The four largest beef packers in the US – National Beef, JBS USA, Tyson and Cargill – are at the centre of a class action lawsuit filed by Central Grocers that alleges cattle market manipulation.

According to reporting in Beef Magazine, both the Department of Justice and USDA have recently investigated whether meat companies unlawfully fixed domestic beef prices. Although the Justice Department has not publicly confirmed its investigation, news sources told the magazine that the DOJ Antitrust Division sent a civil investigative demand to each of the defendants, seeking information about price fixing.

“While these investigations apparently were triggered most immediately by a spike in beef prices since the COVID-19 outbreak in the US, this spike is only one manifestation of defendants’ conspiracy,” the court document stated.

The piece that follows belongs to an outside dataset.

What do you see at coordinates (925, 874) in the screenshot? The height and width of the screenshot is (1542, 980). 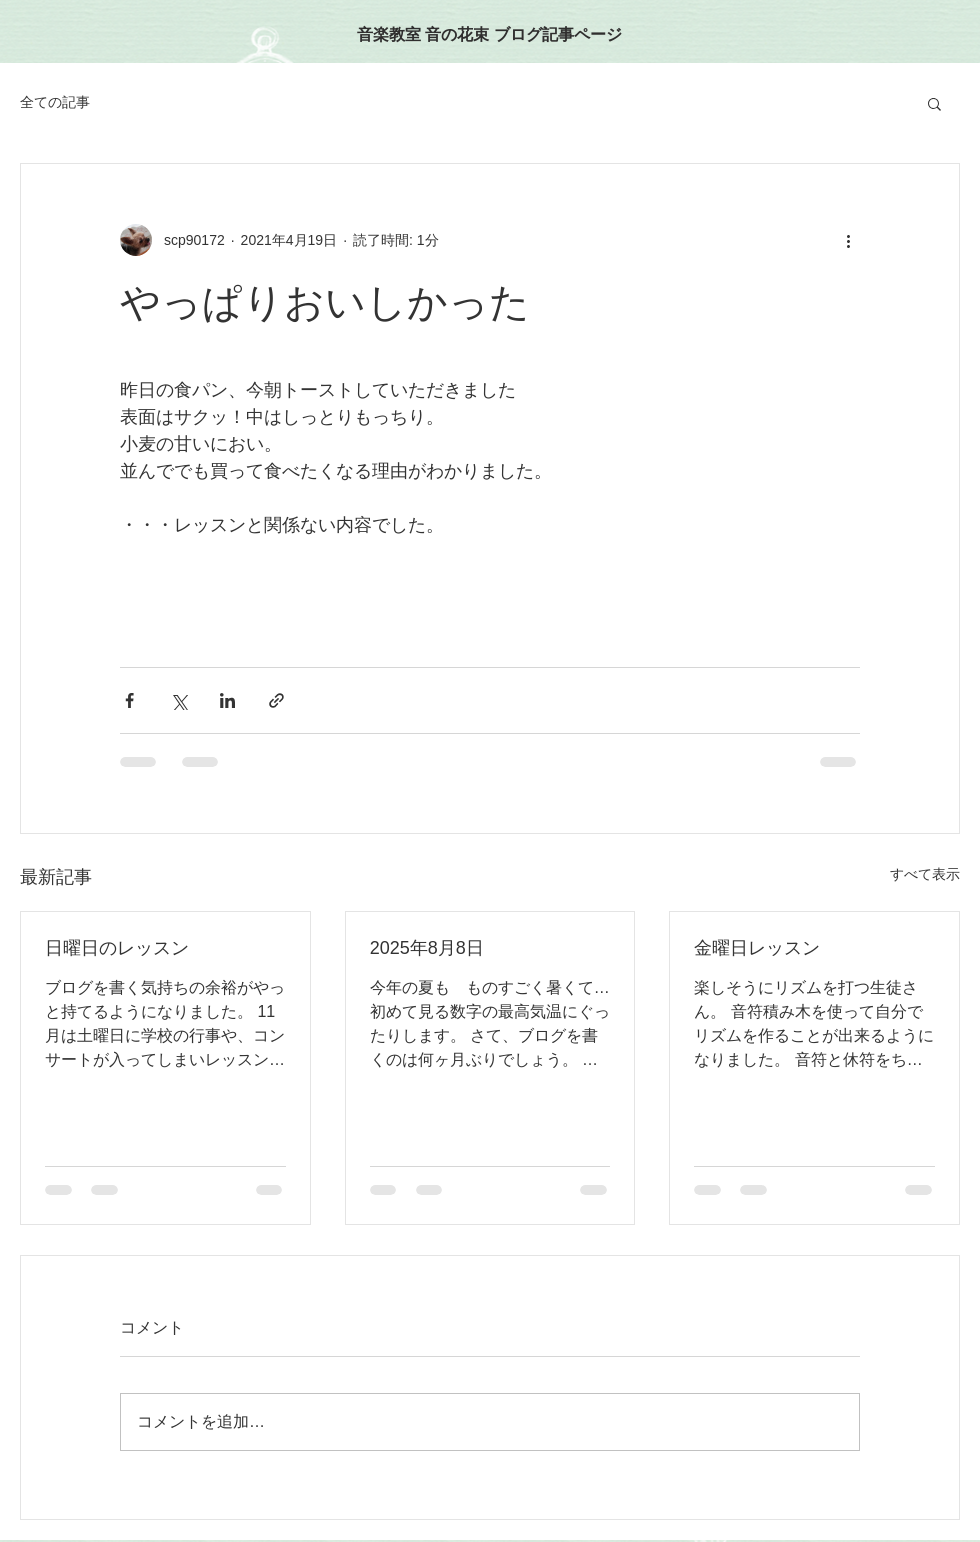 I see `すべて表示` at bounding box center [925, 874].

The lawsuit, filed in the District Court of Minnesota, alleges that the companies conspired to constrain beef supplies since early 2015. The four companies control approximately 80 percent of the fresh and frozen beef supplied to the US market – more than 25 million pounds.

“The existence of a conspiracy among the defendants was confirmed by at least one account by a confidential witness ('Witness One'),” the court document noted. "Witness One, who was previously employed by one of the defendants, has confirmed that each of the defendants expressly agreed to reduce its cattle purchase and slaughter volumes with the purpose and effect of increasing their margins. Transactional data and slaughter volume records reported by defendants, information published by the US Department of Agriculture and defendants’ public calls for industry-wide slaughter and capacity reductions corroborate Witness One’s account."

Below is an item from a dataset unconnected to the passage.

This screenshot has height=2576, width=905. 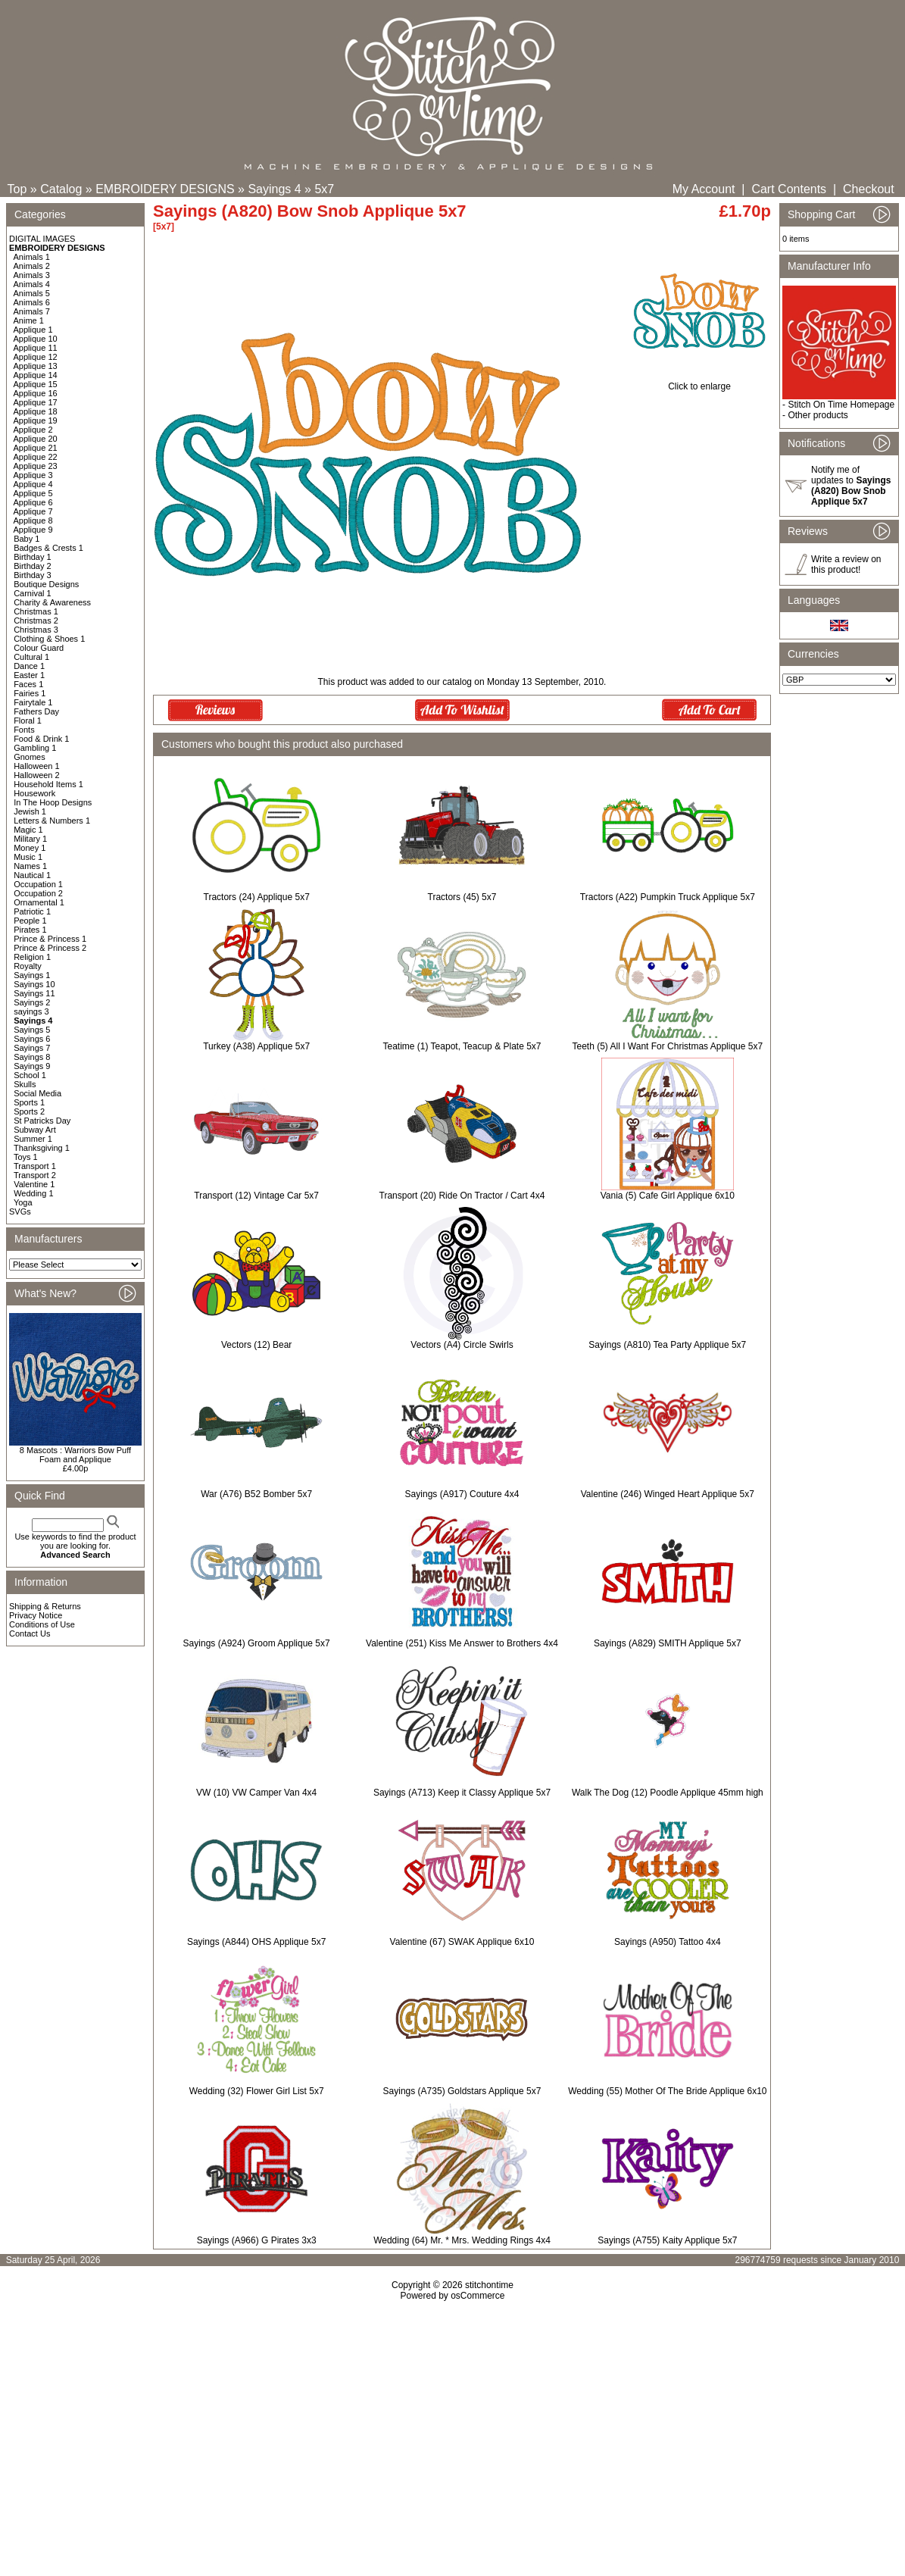 What do you see at coordinates (704, 189) in the screenshot?
I see `My Account` at bounding box center [704, 189].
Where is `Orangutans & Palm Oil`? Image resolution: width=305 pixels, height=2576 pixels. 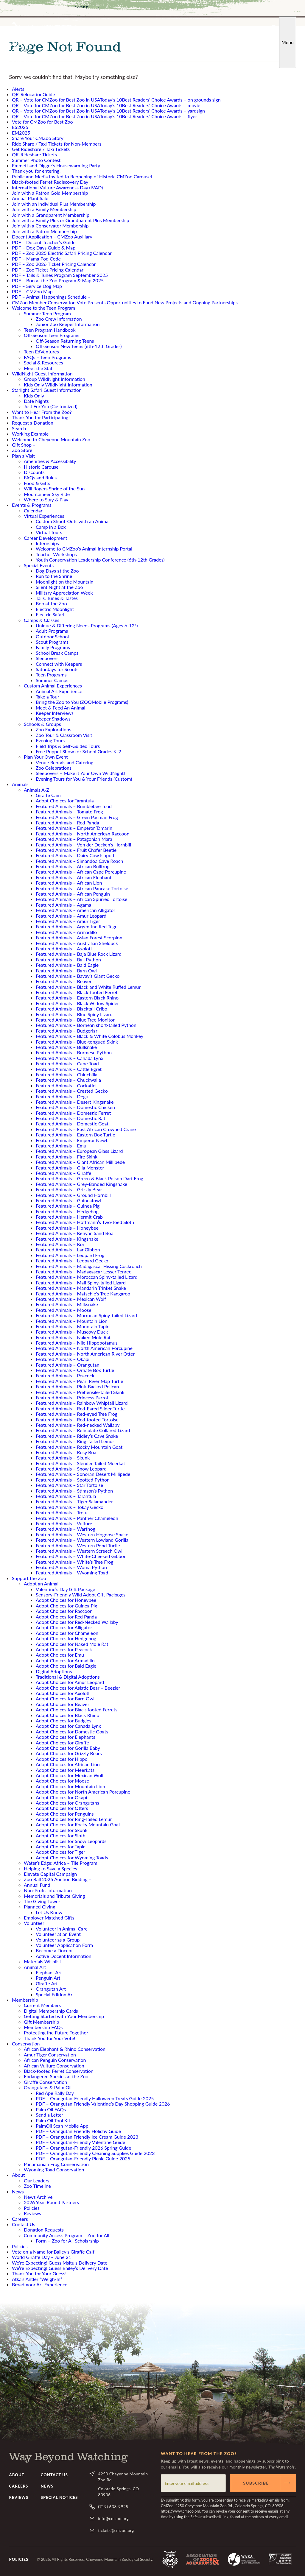 Orangutans & Palm Oil is located at coordinates (47, 2087).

The lawsuit claims that the beef companies, “engaged in tactics – including purchasing fewer cattle than a competitive market would otherwise demand and running their processing plants at less than available capacity,” to create surpluses in the cattle market and subsequent shortages in the wholesale beef market. These moves drove down prices the companies paid for cattle, while simultaneously inflating the prices they could demand for finished beef.